Both newspapers claimed the denial was made by an “anonymous Meta spokesperson in an email.” This is absurd: the editors know that a “spokesperson” can only be a spokesperson if he identifies himself and speaks on behalf of an entity. Nowhere in the world is there an “anonymous spokesperson”.
From ‘Il Figlio.’
The two newspapers also failed to release the alleged “spokesman’s” email address to other media men to verify his and the email’s authenticity, or a contact number to verify it. Even Communist Party fronts, such as the National Union of Journalists of the Philippines, regularly include in their press releases a contact number to verify the authenticity of the statement and for the media to clarify anything that needs to be clarified at reading these.
But “Meta”, the seventh most valuable company in the world with a capitalization of $840 billion, cannot even recruit someone willing to be identified as its spokesperson.

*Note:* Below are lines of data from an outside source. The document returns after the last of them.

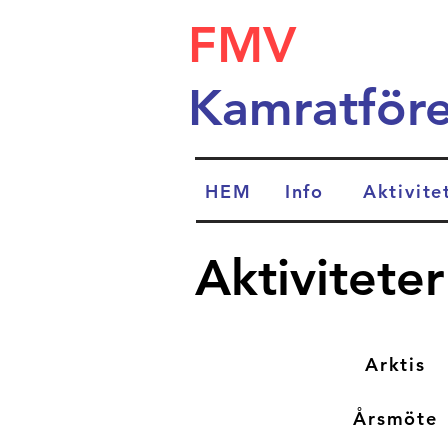
FMV
Kamratför
HEM
Info
Aktivite
Aktivitete
Arktis
Årsmöte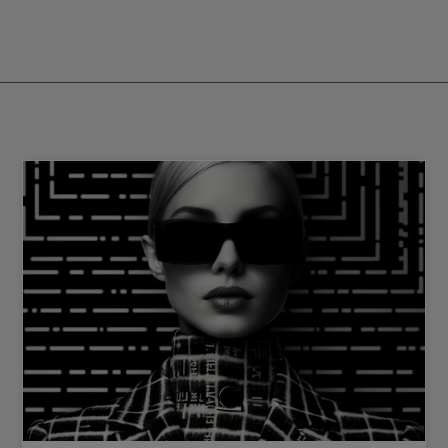
arbeitung von Styles mit Hitzetools.
uf trockenen und feuchten Haaren
verwendet werden.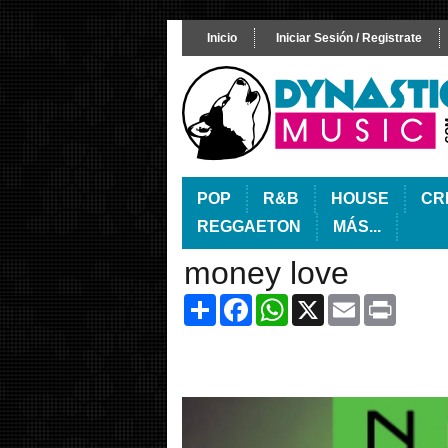
Inicio
Iniciar Sesión / Registrate
POP
R&B
HOUSE
CR
REGGAETON
MÁS...
money love
Share
Facebook
WhatsApp
X
Email
Print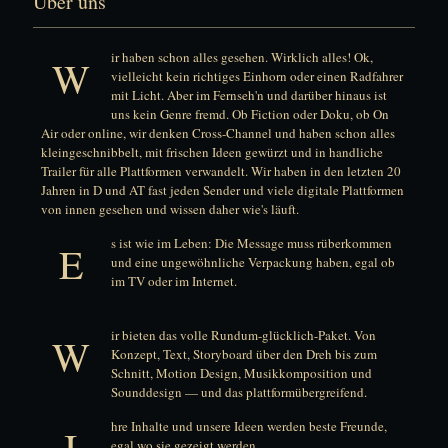
Über uns
ir haben schon alles gesehen. Wirklich alles! Ok,
W
vielleicht kein richtiges Einhorn oder einen Radfahrer
mit Licht. Aber im Fernseh'n und darüber hinaus ist
uns kein Genre fremd. Ob Fiction oder Doku, ob On
Air oder online, wir denken Cross-Channel und haben schon alles
kleingeschnibbelt, mit frischen Ideen gewürzt und in handliche
Trailer für alle Plattformen verwandelt. Wir haben in den letzten 20
Jahren in D und AT fast jeden Sender und viele digitale Plattformen
von innen gesehen und wissen daher wie's läuft.
s ist wie im Leben: Die Message muss rüberkommen
E
und eine ungewöhnliche Verpackung haben, egal ob
im TV oder im Internet.
ir bieten das volle Rundum-glücklich-Paket. Von
W
Konzept, Text, Storyboard über den Dreh bis zum
Schnitt, Motion Design, Musikkomposition und
Sounddesign — und das plattformübergreifend.
hre Inhalte und unsere Ideen werden beste Freunde,
I
egal wo sie gezeigt werden.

Why didn’t Clare Amador and the three other Facebook operations managers in the Philippines deny the information? Because they couldn’t, because it was true.
The Philippine Star Report was authored by a Xave Gregorio, whose pace is the Office of the Vice President. This guy, the Inquirer reporter who signed a similar story and the editor who allowed their stories to be published, should be fired for being so stupid.
Another red light flashing that the denial is false is that nowhere in the statement is there a reference to Meta Platforms Inc., its official name which the company allegedly used in an official statement. Instead, the fake press release only refers to “Meta”. Meta Platforms has become the parent company of Facebook, Instagram and WhatsApp, among other technology companies.
So far, however, this has not changed the organizational structures of these subsidiaries. Which means that an issue with Facebook would have been publicly addressed by Facebook and not by Meta, although information about the company and all of its genuine press releases are posted on about.fb/com. https://about.fb.com. Those Pinklawans, or Finks, still think we Filipinos are stupid, right?
I myself sensed something was up when, after 11 years of having a Facebook account, I was “restricted” for a period of time – i.e. not allowed to post anything that is, not even to comment on Facebook – at the end of November and more recently the week. After more than a decade of posting my opinions on FB, even very harsh opinions against Benigno Aquino 3e when he was in power, I was only restricted then – after posting critical opinions against Robredo and favorable opinions for Marcos.
The last post that restricted me makes me think that Robredo’s camp has devised a way to identify FB users who have written against his candidacy and have a significant number of followers. As shown in the screenshot accompanying this article, FB claimed I was limited because of this post in which I commented that importunate candidate Walden Bello shouldn’t be fuming about martial law so much since he doesn’t. Wasn’t even there for the duration of martial law. period. (He was studying in the United States and working in left-wing think tanks and organizations.)
How could this comment violate “Community Standards?”